5 Ways Not to Invest in 2013


John Heinzl Image John Heinzl Reporter and Columnist, GlobeInvestor.com

Unfortunately, lots of people lose big every year because of these five mistakes, but you can keep a closer eye for the next time around, writes John Heinzl, reporter and columnist for Globe Investor.

To paraphrase the philosopher George Santayana, those who don't learn from stock market's past are condemned to repeat it.

With that in mind, let's look at some lessons investors learned-or at least should have learned-in 2012. Many of these lessons are timeless, yet investors don't always heed them.
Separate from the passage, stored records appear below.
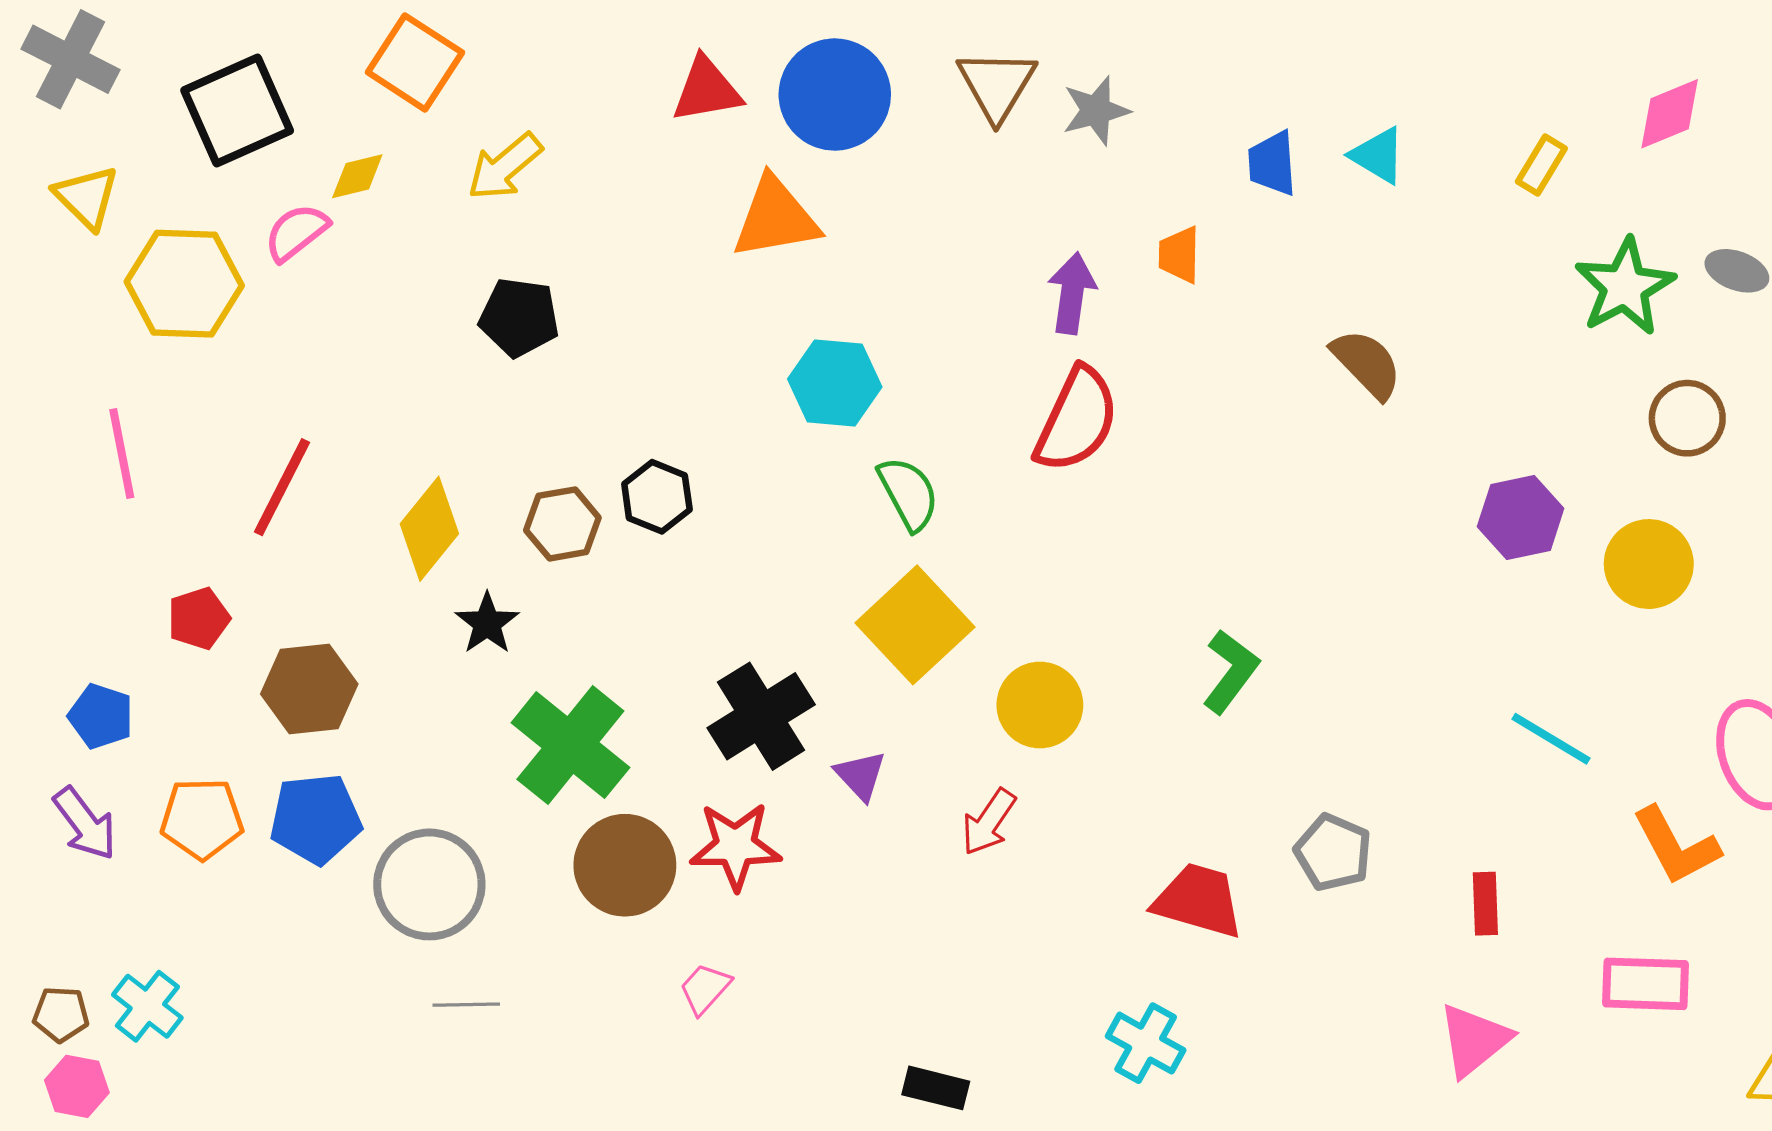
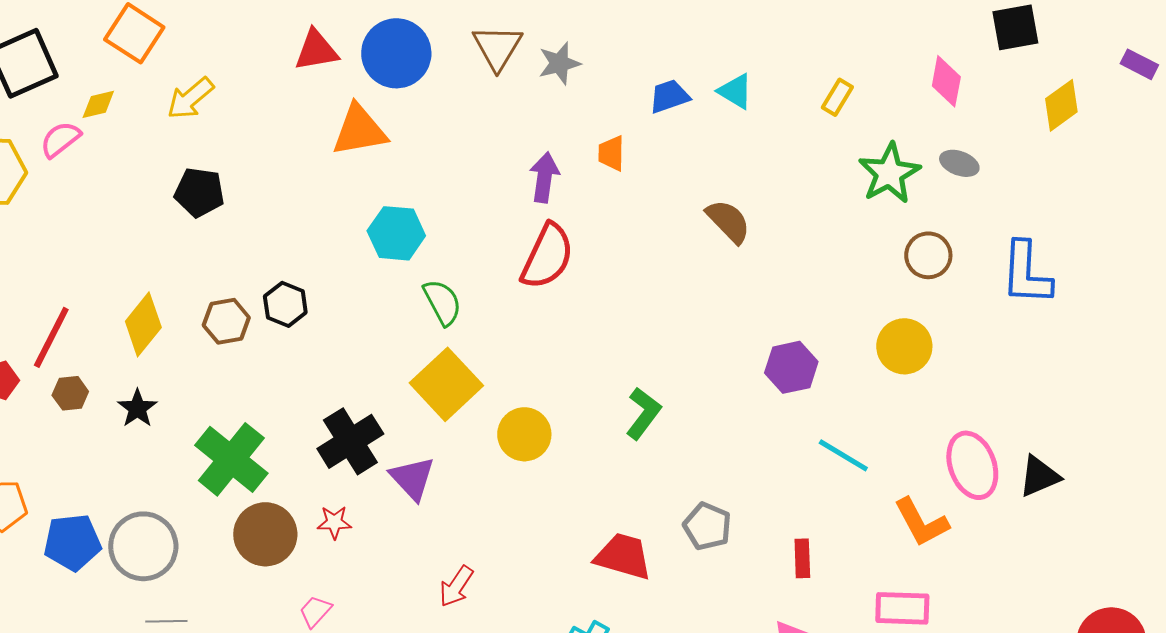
pink diamond: (1670, 114) -> (946, 81), moved, turned -57
blue trapezoid: (1272, 163) -> (669, 96), turned 75
red line: (282, 487) -> (51, 337), moved
purple hexagon: (1521, 518) -> (791, 367), moved
black star: (487, 623) -> (137, 408), moved
brown hexagon: (309, 689) -> (70, 393), moved, size x0.6
purple triangle: (860, 776) -> (412, 478), size x1.4
blue pentagon: (316, 819) -> (72, 542), moved
red arrow: (989, 822) -> (456, 586), moved
red star: (735, 846) -> (334, 522), size x0.6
1. Following the Herd Can Get You Trampled
When Apple (AAPL) was trading for more than $700 back in September, the media were filled with breathless stories about folks waiting in line for the iPhone 5 and analysts boosting their price targets to $800, $900, and-in a couple of cases-$1,000 or more.

Then came the Apple Maps fiasco and the ouster of the company's top software and retail execs, which-together with growing competition from Samsung (SSNLF) and Microsoft (MSFT)-sent the stock down more than 25%. When everyone agrees that a stock is going higher, it often means risks are being ignored.

2. Beware Stocks Bearing High Yields
The next time you're tempted by a stock's outsized dividend yield, ask yourself why the payout is so high.

Yellow Media (Toronto: YLO) is the poster child for why investors need to be skeptical of high yields.